Vefatının sene-i devriyesinde, büyük ustayı arkadaşımız Osman Özarslan’ın kendi politik macerasıyla, Neşet Ertaş türküleri arasında kurduğu rabıtalar üzerinden kaleme aldığı bu nefis hikayeyle anmak istedik. Anlatılan biraz da senin, benim, hepimizin hikayesidir düsturuyla önce Osman’a, sonra da Neşet babaya kulak verelim…
OSMAN ÖZARSLAN
“Bir an ne yapacağımı bilemedim. Sonra çöktüm olduğum yere. Nihayet örtüyü biraz kaldırdım. İrfan’ın başı önümde; uyuyor. Çok yorgun, uykusuz geçmiş gecelerin ardından olduğu gibi derin, dingin bir uykuda. Yanı başına uzanmam gerekiyor… Ya da onun kalkması gerek… Gözyaşlarım onu ıslatıyor… Gözlerinin hafif açık olduğunu fark ediyorum, parmaklarımı okşar gibi yüzünde dolaştırırken. Yeşili solmuş, çok yorgunken, uykusuz kaldığında da böyle olurdu. Bıyığı yok yerinde. Herhalde kestirmiş diye düşünüyorum… İşkenceler sırasında bıyıklarını yolduklarını daha sonra öğrenecektim. Şakaklarından aşağıya, kollarından bileklerine doğru kesilip biçildiğini kalın sicimlerle dikildiğini gördüm. Boynunda, yüzünde, çenesinde, omuzlarında yara bere izleri çok belli.”
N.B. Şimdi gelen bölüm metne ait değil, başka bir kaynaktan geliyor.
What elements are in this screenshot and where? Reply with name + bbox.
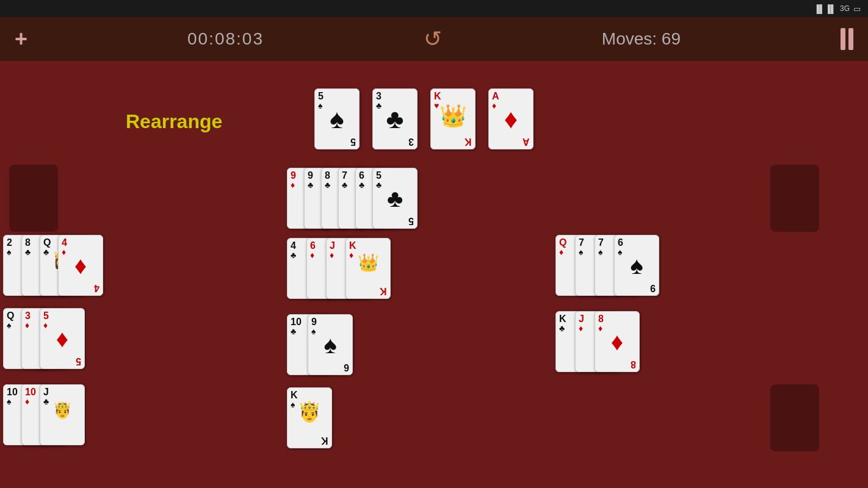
card-5-clubs-full[interactable]: 5 ♣ ♣ 5 bbox=[372, 168, 418, 229]
moves-counter: Moves: 69 bbox=[602, 29, 681, 49]
game-area: Rearrange 5 ♠ ♠ 5 3 ♣ ♣ 3 K ♥ 👑 K A ♦ ♦ … bbox=[0, 61, 868, 488]
card-3-clubs[interactable]: 3 ♣ ♣ 3 bbox=[372, 88, 418, 149]
top-bar: + 00:08:03 ↺ Moves: 69 bbox=[0, 17, 868, 61]
card-5-diamonds[interactable]: 5 ♦ ♦ 5 bbox=[40, 308, 85, 369]
undo-button[interactable]: ↺ bbox=[424, 26, 442, 52]
game-timer: 00:08:03 bbox=[187, 29, 264, 49]
card-9-spades[interactable]: 9 ♠ ♠ 6 bbox=[308, 314, 353, 375]
status-bar: ▐▌▐▌ 3G ▭ bbox=[0, 0, 868, 17]
card-ace-diamonds[interactable]: A ♦ ♦ A bbox=[488, 88, 533, 149]
card-king-diamonds[interactable]: K ♦ 👑 K bbox=[345, 238, 391, 299]
card-jack-clubs[interactable]: J ♣ 🤴 bbox=[40, 384, 85, 445]
signal-icon: ▐▌▐▌ bbox=[814, 4, 836, 13]
rearrange-label: Rearrange bbox=[126, 110, 222, 133]
slot-right-bottom[interactable] bbox=[770, 384, 819, 451]
card-8-diamonds[interactable]: 8 ♦ ♦ 8 bbox=[595, 311, 640, 372]
card-king-spades[interactable]: K ♠ 🤴 K bbox=[287, 387, 332, 448]
card-4-diamonds[interactable]: 4 ♦ ♦ 4 bbox=[58, 235, 103, 296]
pause-button[interactable] bbox=[841, 28, 853, 50]
card-king-hearts[interactable]: K ♥ 👑 K bbox=[430, 88, 476, 149]
card-5-spades[interactable]: 5 ♠ ♠ 5 bbox=[314, 88, 360, 149]
slot-left[interactable] bbox=[9, 165, 58, 232]
slot-right-top[interactable] bbox=[770, 165, 819, 232]
new-game-button[interactable]: + bbox=[15, 26, 27, 52]
battery-icon: ▭ bbox=[853, 4, 861, 13]
card-6-spades[interactable]: 6 ♠ ♠ 9 bbox=[614, 235, 659, 296]
network-label: 3G bbox=[840, 4, 850, 13]
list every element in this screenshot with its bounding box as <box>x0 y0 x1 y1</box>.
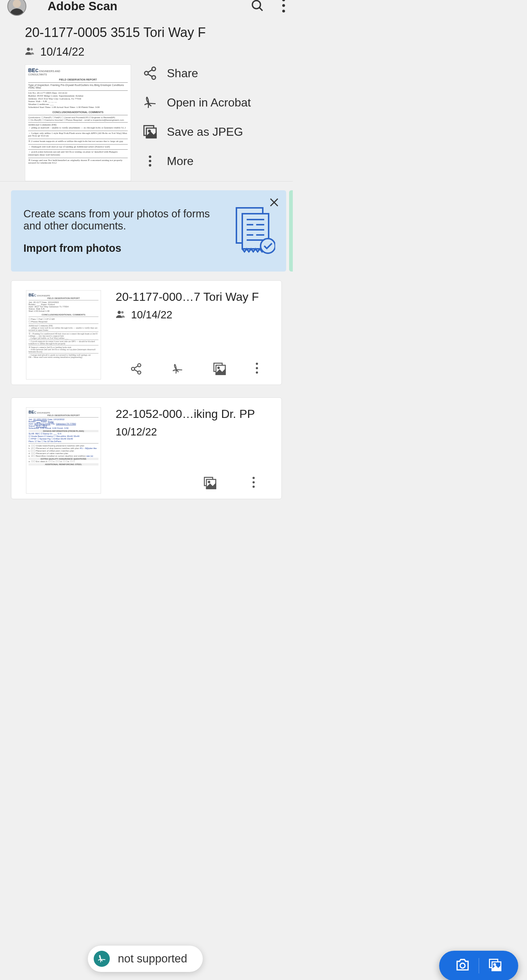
promo-text: Create scans from your photos of forms a… <box>24 208 214 232</box>
svg-point-2 <box>282 0 285 2</box>
app-title: Adobe Scan <box>48 0 118 13</box>
svg-point-6 <box>30 48 33 51</box>
svg-point-33 <box>132 368 135 371</box>
featured-title: 20-1177-0005 3515 Tori Way F <box>25 25 293 40</box>
avatar[interactable] <box>7 0 26 16</box>
scan-card[interactable]: BEC ENGINEERS FIELD OBSERVATION REPORT J… <box>11 398 282 499</box>
card-date: 10/14/22 <box>131 309 172 321</box>
svg-point-32 <box>138 364 141 367</box>
svg-point-40 <box>256 363 258 365</box>
svg-point-27 <box>261 239 275 253</box>
promo-card[interactable]: Create scans from your photos of forms a… <box>11 190 286 272</box>
svg-point-14 <box>148 130 150 132</box>
svg-point-4 <box>282 10 285 13</box>
svg-point-42 <box>256 371 258 374</box>
topbar: Adobe Scan <box>0 0 293 18</box>
overflow-menu-icon[interactable] <box>282 0 285 14</box>
svg-point-0 <box>253 1 261 9</box>
svg-line-1 <box>260 8 263 11</box>
save-jpeg-button[interactable]: Save as JPEG <box>143 124 251 139</box>
svg-line-10 <box>148 70 152 72</box>
open-acrobat-button[interactable]: Open in Acrobat <box>143 95 251 110</box>
svg-point-34 <box>138 371 141 374</box>
card-title: 20-1177-000…7 Tori Way F <box>116 290 275 304</box>
svg-point-3 <box>282 4 285 7</box>
close-icon[interactable] <box>269 197 280 209</box>
acrobat-icon[interactable] <box>171 363 184 377</box>
svg-point-48 <box>253 485 255 488</box>
promo-link[interactable]: Import from photos <box>24 242 214 255</box>
svg-point-30 <box>118 311 121 314</box>
promo-next-peek[interactable] <box>289 190 293 272</box>
share-icon[interactable] <box>130 363 142 377</box>
promo-illustration-icon <box>233 207 275 255</box>
featured-date: 10/14/22 <box>40 45 84 59</box>
shared-icon <box>25 46 34 57</box>
image-icon[interactable] <box>203 477 217 491</box>
svg-point-47 <box>253 481 255 484</box>
featured-thumbnail[interactable]: BEC ENGINEERS ANDCONSULTANTS FIELD OBSER… <box>25 64 131 181</box>
scan-card[interactable]: BEC ENGINEERS FIELD OBSERVATION REPORT J… <box>11 280 282 385</box>
search-icon[interactable] <box>250 0 264 14</box>
card-date: 10/12/22 <box>116 426 157 438</box>
image-icon[interactable] <box>213 363 226 377</box>
share-label: Share <box>167 67 198 80</box>
svg-point-7 <box>152 67 156 71</box>
card-title: 22-1052-000…iking Dr. PP <box>116 407 275 421</box>
more-label: More <box>167 154 194 168</box>
svg-point-41 <box>256 367 258 369</box>
svg-point-17 <box>149 164 151 167</box>
svg-line-35 <box>135 366 139 368</box>
svg-line-11 <box>148 74 152 77</box>
svg-point-15 <box>149 156 151 158</box>
share-button[interactable]: Share <box>143 66 251 81</box>
svg-point-5 <box>27 48 30 51</box>
svg-point-9 <box>152 76 156 80</box>
svg-line-36 <box>135 370 139 372</box>
svg-point-45 <box>208 481 210 483</box>
svg-point-46 <box>253 477 255 479</box>
svg-point-16 <box>149 160 151 162</box>
card-thumbnail[interactable]: BEC ENGINEERS FIELD OBSERVATION REPORT J… <box>26 290 101 380</box>
svg-point-39 <box>218 367 219 369</box>
overflow-icon[interactable] <box>255 363 258 377</box>
svg-point-31 <box>121 311 124 313</box>
open-label: Open in Acrobat <box>167 96 251 110</box>
card-thumbnail[interactable]: BEC ENGINEERS FIELD OBSERVATION REPORT J… <box>26 407 101 494</box>
featured-document: 20-1177-0005 3515 Tori Way F 10/14/22 <box>0 18 293 59</box>
save-label: Save as JPEG <box>167 125 243 139</box>
shared-icon <box>116 310 125 321</box>
overflow-icon[interactable] <box>252 477 255 491</box>
more-button[interactable]: More <box>143 154 251 168</box>
svg-point-8 <box>145 72 148 75</box>
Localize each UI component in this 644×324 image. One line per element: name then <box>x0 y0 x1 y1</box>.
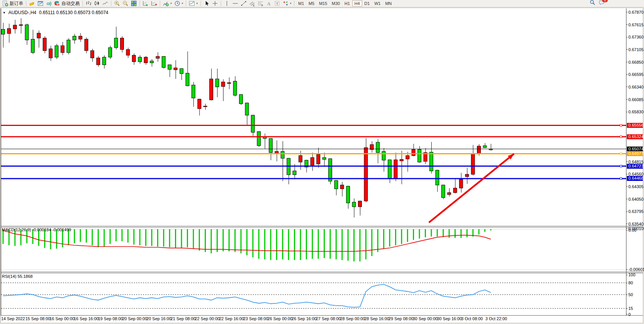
rsi-scale-label: 15 <box>628 306 633 311</box>
price-tick-mark <box>626 87 628 87</box>
time-axis-label[interactable]: 21 Sep 08:00 <box>171 316 196 321</box>
time-axis-label[interactable]: 28 Sep 16:00 <box>365 316 389 321</box>
time-axis-label[interactable]: 16 Sep 00:00 <box>50 316 74 321</box>
time-axis-label[interactable]: 3 Oct 22:00 <box>485 316 507 321</box>
macd-tick-mark <box>626 269 628 270</box>
mt4-window: 新订单自动交易▾▾▾EFAT▾M1M5M15M30H1H4D1W1MN1 ▼ A… <box>0 0 644 324</box>
price-tick-mark <box>626 161 628 162</box>
time-axis-label[interactable]: 29 Sep 08:00 <box>389 316 413 321</box>
price-line-badge: 0.64468 <box>627 176 643 181</box>
price-tick-label: 0.67870 <box>628 10 644 15</box>
time-axis-label[interactable]: 3 Oct 08:00 <box>461 316 483 321</box>
rsi-scale-label: 0 <box>628 312 631 317</box>
price-tick-mark <box>626 74 628 75</box>
rsi-tick-mark <box>626 295 628 295</box>
price-tick-mark <box>626 24 628 25</box>
price-tick-label: 0.67615 <box>628 23 644 27</box>
price-tick-label: 0.64815 <box>628 160 644 164</box>
price-tick-mark <box>626 12 628 12</box>
price-line-badge: 0.65074 <box>627 147 643 152</box>
time-axis-label[interactable]: 14 Sep 2022 <box>1 316 25 321</box>
macd-scale-label: -0.00601 <box>628 267 644 272</box>
macd-panel-layer <box>1 229 626 270</box>
price-tick-label: 0.63540 <box>628 222 644 226</box>
rsi-scale-label: 50 <box>628 292 633 297</box>
price-line-badge: 0.65556 <box>627 123 643 128</box>
price-tick-label: 0.66850 <box>628 60 644 64</box>
price-line-badge: 0.65324 <box>627 134 643 139</box>
price-tick-mark <box>626 62 628 62</box>
time-axis-label[interactable]: 22 Sep 16:00 <box>219 316 244 321</box>
price-tick-label: 0.64560 <box>628 172 644 176</box>
price-tick-mark <box>626 199 628 199</box>
time-axis-label[interactable]: 23 Sep 08:00 <box>243 316 268 321</box>
rsi-tick-mark <box>626 275 628 275</box>
line-handle <box>620 177 622 179</box>
macd-scale-label: 0.00 <box>628 228 636 232</box>
price-tick-label: 0.64305 <box>628 184 644 189</box>
time-axis-label[interactable]: 16 Sep 16:00 <box>74 316 99 321</box>
time-axis-label[interactable]: 30 Sep 16:00 <box>437 316 462 321</box>
price-tick-label: 0.67360 <box>628 35 644 39</box>
price-tick-mark <box>626 211 628 212</box>
time-axis-label[interactable]: 26 Sep 00:00 <box>268 316 292 321</box>
rsi-line <box>3 284 491 307</box>
price-tick-mark <box>626 37 628 37</box>
time-axis-label[interactable]: 15 Sep 08:00 <box>26 316 50 321</box>
time-axis-label[interactable]: 27 Sep 08:00 <box>316 316 341 321</box>
chart-canvas[interactable] <box>0 0 644 324</box>
horizontal-lines-layer[interactable] <box>1 124 626 179</box>
time-axis-label[interactable]: 26 Sep 16:00 <box>292 316 316 321</box>
price-tick-mark <box>626 99 628 100</box>
candles-layer <box>2 18 493 218</box>
line-handle <box>620 136 622 138</box>
price-tick-label: 0.63795 <box>628 209 644 214</box>
price-tick-mark <box>626 49 628 50</box>
rsi-scale-label: 80 <box>628 280 633 285</box>
price-tick-label: 0.66085 <box>628 97 644 102</box>
price-line-badge: 0.64977 <box>627 151 643 156</box>
time-axis-label[interactable]: 22 Sep 00:00 <box>195 316 220 321</box>
macd-tick-mark <box>626 228 628 229</box>
rsi-scale-label: 100 <box>628 272 635 277</box>
rsi-tick-mark <box>626 283 628 283</box>
time-axis-label[interactable]: 30 Sep 00:00 <box>413 316 438 321</box>
panel-borders <box>1 8 643 316</box>
rsi-indicator-label: RSI(14) 55.1868 <box>2 274 33 279</box>
price-tick-mark <box>626 112 628 112</box>
macd-tick-mark <box>626 230 628 231</box>
price-tick-mark <box>626 174 628 174</box>
time-axis-label[interactable]: 28 Sep 00:00 <box>340 316 365 321</box>
price-tick-label: 0.65830 <box>628 110 644 114</box>
macd-indicator-label: MACD(12,26,9) -0.000184 -0.001499 <box>2 227 71 232</box>
chart-title-row: ▼ AUDUSD-,H4 0.65111 0.65130 0.65073 0.6… <box>3 10 108 15</box>
price-tick-mark <box>626 224 628 224</box>
chart-menu-icon[interactable]: ▼ <box>3 11 6 15</box>
rsi-panel-layer <box>1 283 626 308</box>
price-line-badge: 0.64723 <box>627 164 643 169</box>
line-handle <box>620 165 622 167</box>
price-tick-label: 0.66340 <box>628 85 644 89</box>
price-tick-label: 0.67105 <box>628 47 644 52</box>
line-handle <box>620 153 622 155</box>
time-axis-label[interactable]: 20 Sep 16:00 <box>146 316 171 321</box>
quote-ohlc-label: 0.65111 0.65130 0.65073 0.65074 <box>39 10 108 15</box>
time-axis-label[interactable]: 19 Sep 08:00 <box>98 316 123 321</box>
rsi-tick-mark <box>626 308 628 309</box>
price-tick-label: 0.66595 <box>628 72 644 77</box>
price-tick-label: 0.64050 <box>628 197 644 201</box>
line-handle <box>620 124 622 126</box>
price-tick-mark <box>626 186 628 187</box>
time-axis-label[interactable]: 20 Sep 00:00 <box>122 316 147 321</box>
symbol-period-label: AUDUSD-,H4 <box>8 10 36 15</box>
rsi-tick-mark <box>626 314 628 314</box>
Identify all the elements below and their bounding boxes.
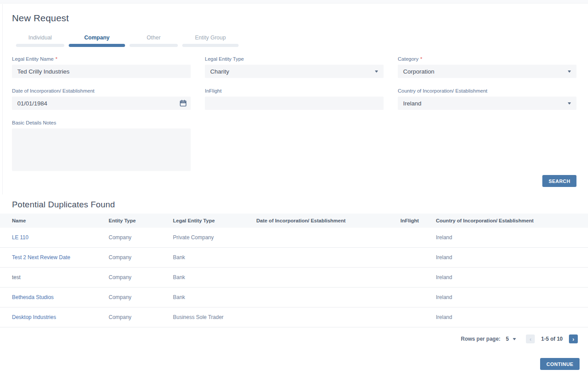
row-country: Ireland: [436, 314, 588, 320]
column-header-country: Country of Incorporation/ Establishment: [436, 218, 588, 223]
category-field: Category* Corporation: [398, 56, 576, 78]
row-name-link[interactable]: LE 110: [0, 234, 109, 241]
row-entity-type: Company: [109, 314, 173, 320]
country-of-incorporation-value: Ireland: [403, 100, 421, 107]
row-country: Ireland: [436, 294, 588, 300]
legal-entity-name-label: Legal Entity Name*: [12, 56, 191, 62]
tab-company-label: Company: [84, 35, 110, 44]
table-row: test Company Bank Ireland: [0, 268, 588, 288]
tab-other-indicator: [129, 44, 178, 47]
chevron-down-icon: [568, 70, 571, 73]
new-request-page: New Request Individual Company Other Ent…: [0, 0, 588, 385]
column-header-legal-entity-type: Legal Entity Type: [173, 218, 256, 223]
page-title: New Request: [12, 13, 588, 23]
date-of-incorporation-field: Date of Incorporation/ Establishment: [12, 88, 191, 110]
search-button[interactable]: SEARCH: [542, 175, 576, 187]
column-header-date-of-incorporation: Date of Incorporation/ Establishment: [256, 218, 400, 223]
date-of-incorporation-input[interactable]: [12, 97, 191, 110]
table-row: Desktop Industries Company Business Sole…: [0, 307, 588, 327]
row-entity-type: Company: [109, 254, 173, 261]
tab-entity-group[interactable]: Entity Group: [182, 35, 239, 47]
category-value: Corporation: [403, 68, 435, 75]
table-header-row: Name Entity Type Legal Entity Type Date …: [0, 214, 588, 228]
tab-individual-label: Individual: [28, 35, 52, 44]
row-entity-type: Company: [109, 234, 173, 241]
page-range-label: 1-5 of 10: [541, 336, 563, 342]
row-legal-entity-type: Bank: [173, 294, 256, 300]
tab-individual-indicator: [16, 44, 64, 47]
row-country: Ireland: [436, 254, 588, 261]
category-select[interactable]: Corporation: [398, 65, 576, 78]
duplicates-section-title: Potential Duplicates Found: [12, 200, 588, 210]
card-left-edge: [2, 4, 3, 194]
calendar-icon[interactable]: [180, 100, 187, 109]
tab-individual[interactable]: Individual: [16, 35, 64, 47]
required-marker: *: [55, 56, 57, 62]
required-marker: *: [420, 56, 422, 62]
column-header-name: Name: [0, 218, 109, 223]
basic-details-notes-label: Basic Details Notes: [12, 120, 191, 125]
row-name-link[interactable]: Bethesda Studios: [0, 294, 109, 300]
tab-other[interactable]: Other: [129, 35, 178, 47]
legal-entity-type-select[interactable]: Charity: [205, 65, 384, 78]
basic-details-notes-field: Basic Details Notes: [12, 120, 191, 173]
tab-company-indicator: [69, 44, 125, 47]
top-strip: [0, 0, 588, 4]
country-of-incorporation-select[interactable]: Ireland: [398, 97, 576, 110]
row-entity-type: Company: [109, 294, 173, 300]
request-type-tabs: Individual Company Other Entity Group: [16, 35, 588, 47]
table-row: LE 110 Company Private Company Ireland: [0, 228, 588, 248]
inflight-label: InFlight: [205, 88, 384, 93]
basic-details-notes-input[interactable]: [12, 128, 191, 171]
category-label: Category*: [398, 56, 576, 62]
chevron-down-icon: [375, 70, 378, 73]
row-legal-entity-type: Bank: [173, 274, 256, 280]
chevron-down-icon[interactable]: [513, 338, 516, 340]
inflight-input[interactable]: [205, 97, 384, 110]
legal-entity-type-value: Charity: [210, 68, 229, 75]
row-country: Ireland: [436, 274, 588, 280]
row-entity-type: Company: [109, 274, 173, 280]
row-legal-entity-type: Business Sole Trader: [173, 314, 256, 320]
legal-entity-name-field: Legal Entity Name*: [12, 56, 191, 78]
row-name-link[interactable]: test: [0, 274, 109, 280]
legal-entity-type-label: Legal Entity Type: [205, 56, 384, 62]
table-row: Bethesda Studios Company Bank Ireland: [0, 288, 588, 307]
date-of-incorporation-label: Date of Incorporation/ Establishment: [12, 88, 191, 93]
row-legal-entity-type: Bank: [173, 254, 256, 261]
row-name-link[interactable]: Desktop Industries: [0, 314, 109, 320]
chevron-down-icon: [568, 102, 571, 105]
table-row: Test 2 Next Review Date Company Bank Ire…: [0, 248, 588, 268]
legal-entity-type-field: Legal Entity Type Charity: [205, 56, 384, 78]
rows-per-page-value[interactable]: 5: [506, 336, 509, 342]
row-country: Ireland: [436, 234, 588, 241]
column-header-entity-type: Entity Type: [109, 218, 173, 223]
tab-entity-group-indicator: [182, 44, 239, 47]
company-details-form: Legal Entity Name* Legal Entity Type Cha…: [12, 56, 588, 173]
continue-button[interactable]: CONTINUE: [540, 358, 580, 370]
tab-company[interactable]: Company: [69, 35, 125, 47]
previous-page-button[interactable]: ‹: [526, 334, 535, 343]
tab-other-label: Other: [147, 35, 161, 44]
country-of-incorporation-label: Country of Incorporation/ Establishment: [398, 88, 576, 93]
country-of-incorporation-field: Country of Incorporation/ Establishment …: [398, 88, 576, 110]
next-page-button[interactable]: ›: [569, 334, 578, 343]
row-name-link[interactable]: Test 2 Next Review Date: [0, 254, 109, 261]
column-header-inflight: InFlight: [400, 218, 436, 223]
row-legal-entity-type: Private Company: [173, 234, 256, 241]
inflight-field: InFlight: [205, 88, 384, 110]
duplicates-table: Name Entity Type Legal Entity Type Date …: [0, 214, 588, 327]
table-pagination: Rows per page: 5 ‹ 1-5 of 10 ›: [0, 327, 588, 350]
rows-per-page-label: Rows per page:: [461, 336, 500, 342]
tab-entity-group-label: Entity Group: [195, 35, 226, 44]
legal-entity-name-input[interactable]: [12, 65, 191, 78]
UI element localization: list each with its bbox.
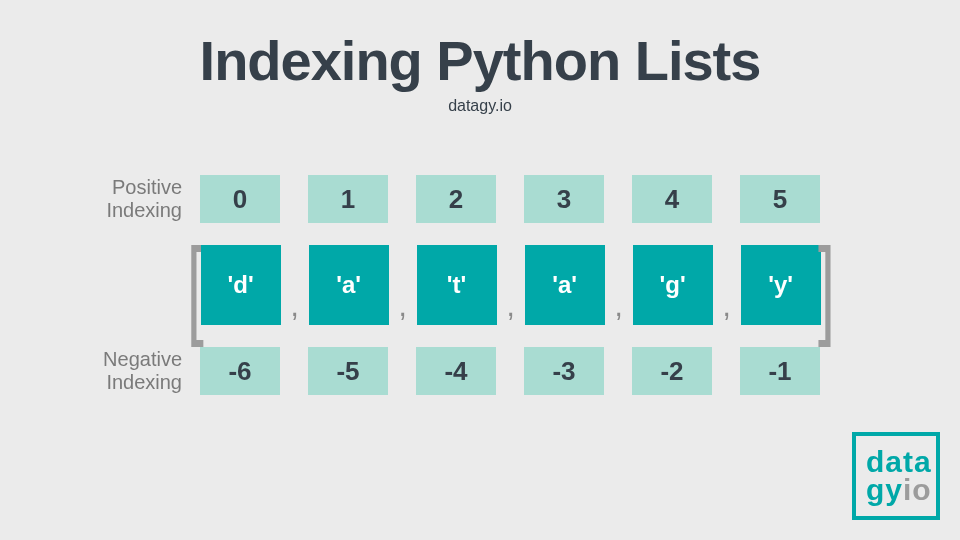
negative-index-cells: -6 -5 -4 -3 -2 -1 (200, 347, 820, 395)
negative-index-label: Negative Indexing (70, 348, 200, 394)
subtitle: datagy.io (0, 97, 960, 115)
positive-index-cells: 0 1 2 3 4 5 (200, 175, 820, 223)
list-cells: 'd' , 'a' , 't' , 'a' , 'g' , 'y' (201, 245, 821, 325)
negative-index-cell: -1 (740, 347, 820, 395)
list-item-cell: 'y' (741, 245, 821, 325)
positive-index-cell: 0 (200, 175, 280, 223)
list-item-cell: 't' (417, 245, 497, 325)
negative-index-cell: -3 (524, 347, 604, 395)
positive-index-cell: 5 (740, 175, 820, 223)
comma-separator: , (389, 289, 417, 325)
page-title: Indexing Python Lists (0, 28, 960, 93)
list-item-cell: 'g' (633, 245, 713, 325)
list-item-cell: 'a' (525, 245, 605, 325)
negative-index-cell: -6 (200, 347, 280, 395)
comma-separator: , (713, 289, 741, 325)
logo-text-io: io (903, 473, 932, 506)
positive-index-cell: 4 (632, 175, 712, 223)
negative-index-row: Negative Indexing -6 -5 -4 -3 -2 -1 (70, 347, 890, 395)
datagy-logo: data gyio (852, 432, 940, 520)
logo-text-gy: gy (866, 473, 903, 506)
comma-separator: , (497, 289, 525, 325)
bracket-close-icon: ] (817, 247, 834, 324)
positive-index-cell: 2 (416, 175, 496, 223)
comma-separator: , (605, 289, 633, 325)
comma-separator: , (281, 289, 309, 325)
list-item-cell: 'd' (201, 245, 281, 325)
list-item-cell: 'a' (309, 245, 389, 325)
negative-index-cell: -4 (416, 347, 496, 395)
negative-index-cell: -5 (308, 347, 388, 395)
logo-text-line2: gyio (866, 476, 936, 505)
positive-index-cell: 3 (524, 175, 604, 223)
positive-index-row: Positive Indexing 0 1 2 3 4 5 (70, 175, 890, 223)
negative-index-cell: -2 (632, 347, 712, 395)
list-row: [ 'd' , 'a' , 't' , 'a' , 'g' , 'y' ] (70, 245, 890, 325)
logo-text-line1: data (866, 448, 936, 477)
indexing-diagram: Positive Indexing 0 1 2 3 4 5 [ 'd' , 'a… (70, 175, 890, 395)
positive-index-label: Positive Indexing (70, 176, 200, 222)
positive-index-cell: 1 (308, 175, 388, 223)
Bizim Çakır- Mukaddes Erdoğdu Çelik
I
1996 yılının ocak ayının herhalde 15’i olmalı. Burdur’a gittim, oradan İstanbul’a bir tren bileti aldım. Trene ilk binişim, İstanbul’a ilk gidişim olacaktı. Akşamüzeri altıya çeyrek kala, hareket ettik. Başlarda, sarsıntı ve gürültü. Sonra, walkmen, muhtemelen bir Grup Yorum ya da Kızılırmak kasedi, ya da benim yol klasiğim Kitaro’nun
Silk Road’u…Kompartımanlar arasından yemek vagonuna doğru, amaçlı amaçsız gezintiler… Dışarıda kar, pencerenin buğusu. Hareket halindeki zeminin, ters yönüne doğru hareket edebilme ihtimali, devrimciliği pratik olarak ispatlayan ne güzel bir terslik duygusu…Sonra tanışmalar, karşılaşmalar…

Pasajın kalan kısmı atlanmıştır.